The event, which was open to high school students district-wide, was embraced by the community, said Kelley. A GoFundMe page had garnered $1,745 in donations.
“I think teenagers really need to explicitly have a safe place where they can be themselves and they can bring their dates and it’s specifically a space for them,” said Kelley. “There’s been a pretty big social push toward that for the last couple years and Surrey has definitely grabbed the bull by the horns in taking this on.”
Kelley said when people think about the Surrey school district, many think back to 20 years ago when books portraying same-sex parents were banned, but noted the district has come a long way.
“It’s nice to be able to showcase that,” she said. “We have really progressive LGBTQ policy within the district. We’ve moved on. We should be judged by what we’re doing now. So it’s really exciting to be a part of that. I’m a brand new teacher, this is my second year teaching, so it’s been really great to be a part of this.”
Kelley added, “As an out teacher, I think it’s really beautiful and important for these kids to be celebrated. It’s about time they were.”
Councillor Vera LeFranc became Surrey’s first openly gay when she was elected in 2014 and said coming out can be hard, particularly for teens.
Though she’s been out for 25 years, she still has no relationship with her mother as a result of her sexual orientation.
“We still see that now,” she told the Now. “We see many young people end up leaving home because their parents cannot tolerate their sexual orientation.”
She noted 30 per cent of homeless youth are from the LGBTQ community.
“We think we’ve come so far,” she said. “Yet we see these challenges…. And the reality is, it transcends all cultures. Pride is still important. Sometimes we think it’s all good now, everybody’s cool with it, but actually that’s not the case.”
LeFranc is thrilled the district held its first-ever Pride Prom this year.
“I think it’s a great first step,” she said. “I think that it’s really important for young people to be able to celebrate who they are in an open and welcoming way. What I hope eventually happens is that you can integrate directly into the community, that it doesn’t have to be a separate event.”
Meanwhile, Holland Park will again play host to Surrey Pride festivities on Sunday, June 26. Last year, 6,000 people took part in the event.
But new this year is a half-hour parade, considered a “first step” by head of the Surrey Pride Society.
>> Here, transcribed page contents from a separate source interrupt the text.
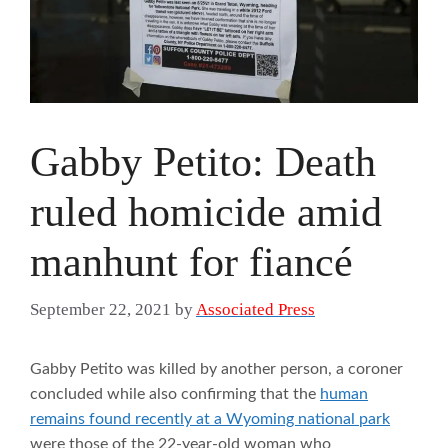
Gabby Petito: Death
ruled homicide amid
manhunt for fiancé
September 22, 2021
by
Associated Press
Gabby Petito was killed by another person, a coroner
concluded while also confirming that the
human
remains found recently at a Wyoming national park
were those of the 22-year-old woman who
The brief parade, which starts at 11:30 a.m. and ends at noon, will serve as a timely yet coincidental rallying point for those devastated by the killing of 49 people at a gay club in Orlando, Florida, said Shawn Ewing, third-year president of Surrey Pride Society.
“In light of the shootings, it’s also a way for people to show their support of the LGBTQ (lesbian, gay, bisexual, transgender and queer) community,” Ewing told the Now.
“A parade is something we have thought about doing, and it’s time,” she added. “We knew we needed to get a footprint set down and we are fortunate this year to receive a ($5,000)grant from the city council (to do) a parade.”
Surrey’s inaugural Pride parade will be nothing like the very large one held annually in Vancouver, Ewing emphasized.
“There certainly (won’t be) vehicle traffic because it’s quite a short route,” she said. “I think we’d like to see it develop more into a creative parade, and we like it staying green and not having gas-powered vehicles involved.”